Westwood is a neighborhood located in southern Memphis, Tennessee, United States, west of Whitehaven. The neighborhood is home to recreational facilities, businesses, schools and churches; including the more than 4,000 member Mt. Vernon Baptist Church. Westwood, Charles Powell Community Center, Westwood Shopping Center, Freedom Preparatory Academy-Westwood Elementary and Westwood High School  are focal-points of the community.  Double Tree Montessori School is west of Weaver Road and south of Western Park Drive.

Boundaries

Westwood is bounded by S Third Street on the east,  ICCR on the west, Raines Road on the north and W Shelby Drive on the south.

History
The Weaver Family, whose ancestors owned a  cotton plantation, sold some of their land in the 1950s for development of a subdivision in the southern section of Shelby County. The subdivision became Westwood and later the area in and near the subdivision was annexed into Memphis. As the neighborhood grew in the 1960s, businesses were built and established to serve the residents. Along with the growth of Westwood, was The Hill Top which includes the Double Tree Road vicinity. The growth continued in the 1970s when a large number of blacks began moving into the neighborhood.

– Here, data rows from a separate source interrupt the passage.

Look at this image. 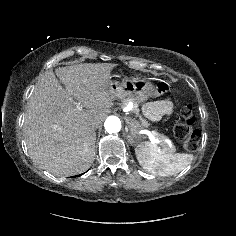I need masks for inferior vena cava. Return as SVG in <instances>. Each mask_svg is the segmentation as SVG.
I'll return each instance as SVG.
<instances>
[{
	"mask_svg": "<svg viewBox=\"0 0 236 236\" xmlns=\"http://www.w3.org/2000/svg\"><path fill=\"white\" fill-rule=\"evenodd\" d=\"M100 123L97 122V121H92L91 124H90V127L93 129V130H96L98 127H99Z\"/></svg>",
	"mask_w": 236,
	"mask_h": 236,
	"instance_id": "obj_1",
	"label": "inferior vena cava"
}]
</instances>
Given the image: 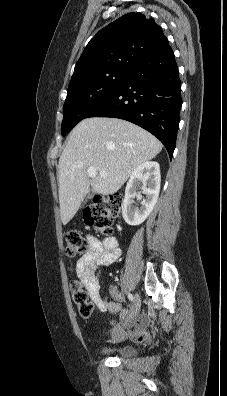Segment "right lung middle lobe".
Instances as JSON below:
<instances>
[{"label": "right lung middle lobe", "instance_id": "right-lung-middle-lobe-1", "mask_svg": "<svg viewBox=\"0 0 227 396\" xmlns=\"http://www.w3.org/2000/svg\"><path fill=\"white\" fill-rule=\"evenodd\" d=\"M130 73L131 70H108L68 87L63 108L62 135H66L91 110L110 97Z\"/></svg>", "mask_w": 227, "mask_h": 396}]
</instances>
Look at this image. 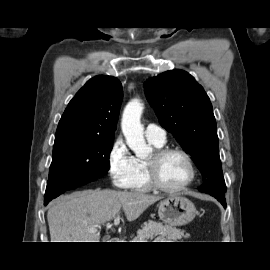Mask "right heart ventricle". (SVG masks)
<instances>
[{"label":"right heart ventricle","mask_w":270,"mask_h":270,"mask_svg":"<svg viewBox=\"0 0 270 270\" xmlns=\"http://www.w3.org/2000/svg\"><path fill=\"white\" fill-rule=\"evenodd\" d=\"M155 148H161L164 143H157L149 140ZM131 189L137 192H148L151 186L148 182L146 173V161L140 158H135V175L132 181Z\"/></svg>","instance_id":"obj_1"}]
</instances>
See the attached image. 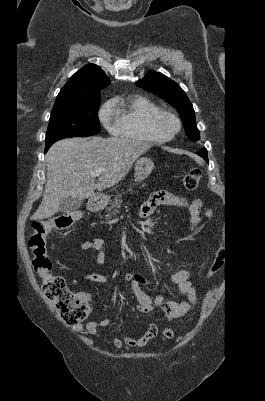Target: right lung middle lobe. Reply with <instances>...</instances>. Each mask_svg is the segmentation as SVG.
<instances>
[{
    "instance_id": "right-lung-middle-lobe-1",
    "label": "right lung middle lobe",
    "mask_w": 265,
    "mask_h": 401,
    "mask_svg": "<svg viewBox=\"0 0 265 401\" xmlns=\"http://www.w3.org/2000/svg\"><path fill=\"white\" fill-rule=\"evenodd\" d=\"M100 96L78 99L54 106L46 133V145L69 137H87L100 131Z\"/></svg>"
}]
</instances>
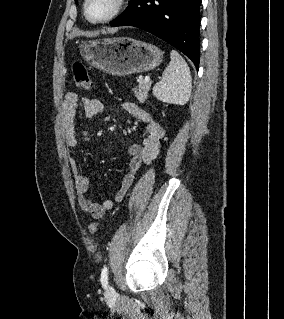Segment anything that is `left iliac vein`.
I'll use <instances>...</instances> for the list:
<instances>
[{"instance_id":"obj_1","label":"left iliac vein","mask_w":284,"mask_h":319,"mask_svg":"<svg viewBox=\"0 0 284 319\" xmlns=\"http://www.w3.org/2000/svg\"><path fill=\"white\" fill-rule=\"evenodd\" d=\"M113 291H114V289H113L111 286H109V287L107 288V292H108V293H113Z\"/></svg>"}]
</instances>
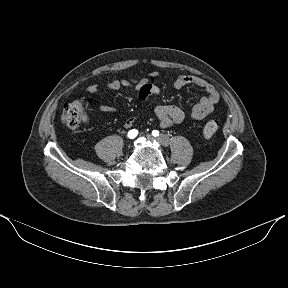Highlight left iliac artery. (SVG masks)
<instances>
[{
	"mask_svg": "<svg viewBox=\"0 0 288 288\" xmlns=\"http://www.w3.org/2000/svg\"><path fill=\"white\" fill-rule=\"evenodd\" d=\"M152 135H153L154 137L159 136V131H158V130H153V131H152Z\"/></svg>",
	"mask_w": 288,
	"mask_h": 288,
	"instance_id": "44dca946",
	"label": "left iliac artery"
}]
</instances>
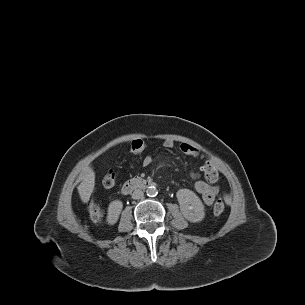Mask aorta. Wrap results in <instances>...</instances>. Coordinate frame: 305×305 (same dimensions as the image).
<instances>
[{
	"label": "aorta",
	"instance_id": "aorta-1",
	"mask_svg": "<svg viewBox=\"0 0 305 305\" xmlns=\"http://www.w3.org/2000/svg\"><path fill=\"white\" fill-rule=\"evenodd\" d=\"M146 193L148 196L150 197H154L157 195L158 191H157V188L154 187V186H149L147 189H146Z\"/></svg>",
	"mask_w": 305,
	"mask_h": 305
}]
</instances>
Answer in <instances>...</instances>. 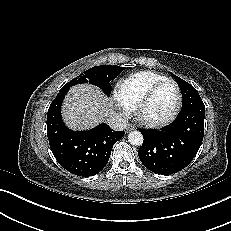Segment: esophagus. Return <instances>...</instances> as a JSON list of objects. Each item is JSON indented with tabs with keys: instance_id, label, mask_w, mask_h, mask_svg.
<instances>
[{
	"instance_id": "esophagus-1",
	"label": "esophagus",
	"mask_w": 231,
	"mask_h": 231,
	"mask_svg": "<svg viewBox=\"0 0 231 231\" xmlns=\"http://www.w3.org/2000/svg\"><path fill=\"white\" fill-rule=\"evenodd\" d=\"M135 129V126L132 125V124H128L127 127H126V132H129V131H132Z\"/></svg>"
}]
</instances>
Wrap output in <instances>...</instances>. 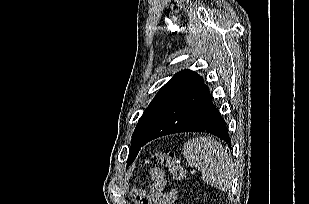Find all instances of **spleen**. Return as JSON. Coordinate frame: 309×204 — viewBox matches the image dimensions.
Returning a JSON list of instances; mask_svg holds the SVG:
<instances>
[{"label":"spleen","mask_w":309,"mask_h":204,"mask_svg":"<svg viewBox=\"0 0 309 204\" xmlns=\"http://www.w3.org/2000/svg\"><path fill=\"white\" fill-rule=\"evenodd\" d=\"M183 155L191 167L201 171L205 183L223 191L231 188L234 178L233 164L227 151L215 139H191L184 145Z\"/></svg>","instance_id":"1"}]
</instances>
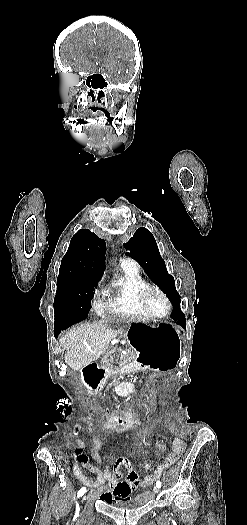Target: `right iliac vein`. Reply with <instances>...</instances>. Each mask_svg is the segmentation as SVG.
<instances>
[{"mask_svg": "<svg viewBox=\"0 0 247 525\" xmlns=\"http://www.w3.org/2000/svg\"><path fill=\"white\" fill-rule=\"evenodd\" d=\"M87 499V496L84 495L83 498H82V501L86 500Z\"/></svg>", "mask_w": 247, "mask_h": 525, "instance_id": "right-iliac-vein-1", "label": "right iliac vein"}]
</instances>
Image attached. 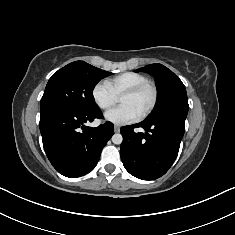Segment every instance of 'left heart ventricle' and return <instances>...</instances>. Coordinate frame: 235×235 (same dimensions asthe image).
<instances>
[{"label":"left heart ventricle","mask_w":235,"mask_h":235,"mask_svg":"<svg viewBox=\"0 0 235 235\" xmlns=\"http://www.w3.org/2000/svg\"><path fill=\"white\" fill-rule=\"evenodd\" d=\"M151 101V91L149 89L143 90L141 93L133 96L124 95L120 98L122 105H129L141 114L149 105Z\"/></svg>","instance_id":"left-heart-ventricle-1"}]
</instances>
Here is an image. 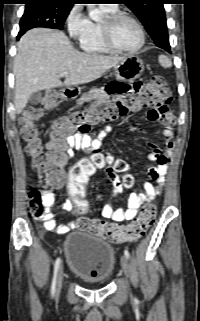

In 1973, Rev. James Netters moved his congregation, Mt Vernon Baptist Church, from Mississippi Boulevard to the former all-white Westwood Baptist Church on Parkrose. In 1991, the renovation of Mt. Vernon Baptist Church Westwood was completed and now it is one of the largest congregations in Memphis.

Annexation

In 1966, some parts of Westwood were annexed into the City of Memphis, and on January 1, 1972, the reminder of the area were officially annexed into the city.

References

McCorkle, Anna Leigh (1967). Tales Of Old Whitehaven.